Coram PACEY
- Formation: 1977 (as National Childminding Association); relaunched 2013 as PACEY; relaunched 2025 as Coram PACEY
- Legal status: registered charity and professional membership organisation
- Headquarters: London
- Location: 41 Brunswick Square, London WC1N 1AZ;
- Region served: England and Wales, Isle of Man and Channel Islands
- Members: 35,000
- Official language: English; Welsh
- Head: Ka Lai Brightley-Hodges
- Main organ: Childcare Professional (magazine, published three times a year)
- Parent organization: Coram
- Budget: £3.9 million
- Staff: 40
- Website: www.corampacey.org.uk

= Coram PACEY =

British charity and membership organization

Coram PACEY is a charity and membership organisation based in London and working in England and Wales. A standard-setting organisation, it promotes best practice and support childcare professionals to deliver high standards of care and learning.

==History==

Coram PACEY was founded, as the National Childminding Association (NCMA), in 1977 by a small group of registered childminders, local authority staff and parents. Originally the Association covered the UK, but the Scottish Childminding Association (SCMA) and the Northern Ireland Childminding Association (NICMA) now support childminding in Scotland and Northern Ireland. NCMA changed its name to Professional Association for Childcare and Early Years (PACEY) in March 2013, to reflect the broadening of its membership to include nursery workers as well as childminders and nannies and the growing recognition of its members' professionalism. On 2 May 2025 it joined the Coram Group as Coram PACEY.

==Organisation==

Coram PACEY's head office is in central London. It also has an office in Cardiff, Wales. The Head of Coram PACEY, since 1 October 2025, is Ka Lai Brightley-Hodges.

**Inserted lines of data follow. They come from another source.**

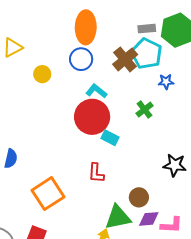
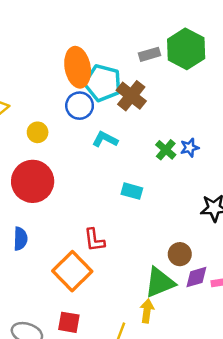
cyan pentagon: (146, 54) -> (103, 83), moved
blue star: (166, 82) -> (190, 148), moved
red circle: (92, 117) -> (33, 181), moved
red L-shape: (96, 173) -> (94, 240), moved

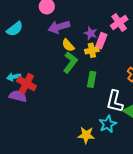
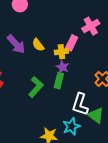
purple arrow: (59, 27) -> (16, 44), moved, turned -120
purple star: (91, 33) -> (63, 67), moved
green L-shape: (70, 62) -> (36, 87), moved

==Registered childminders and nannies==

Registered childminders care for one or more children under the age of eight for more than a total of two hours a day, usually in the childminder's home, for payment. They are usually self-employed and are inspected by Ofsted in England or Care Inspectorate Wales to ensure they are providing a safe and stimulating environment for these children.

Unlike registered childminders, nannies are employed by parents and work in the family home. They are not required to register with Ofsted in England or with Care Inspectorate Wales. However, to reassure parents that they have had an enhanced Criminal Records Bureau check, first-aid and basic childcare training, nannies can join the voluntary Ofsted register or Care Inspectorate Wales's Voluntary Approval Scheme.

==Research==
At its 2005 annual conference, the organisation's then-President, British childcare expert Dr Penelope Leach, outlined details of the findings of the longest and most detailed studies of UK childcare, which concluded that young children who are looked after by their mothers do significantly better in developmental tests than those cared for in nurseries, by childminders or relatives. It found babies and toddlers fared worst when they were given group nursery care. Those cared for by friends or grandparents or other relatives did a little better while those looked after by nannies or childminders were rated second only to those cared for by mothers. The study, by researchers led by Leach and colleagues Kathy Sylva and Alan Stein, began in 1998 and involved 1,200 children and their families from north London and Oxfordshire. Mothers were interviewed when their babies were three months old and again when they were 10, 18, 36 and 51 months.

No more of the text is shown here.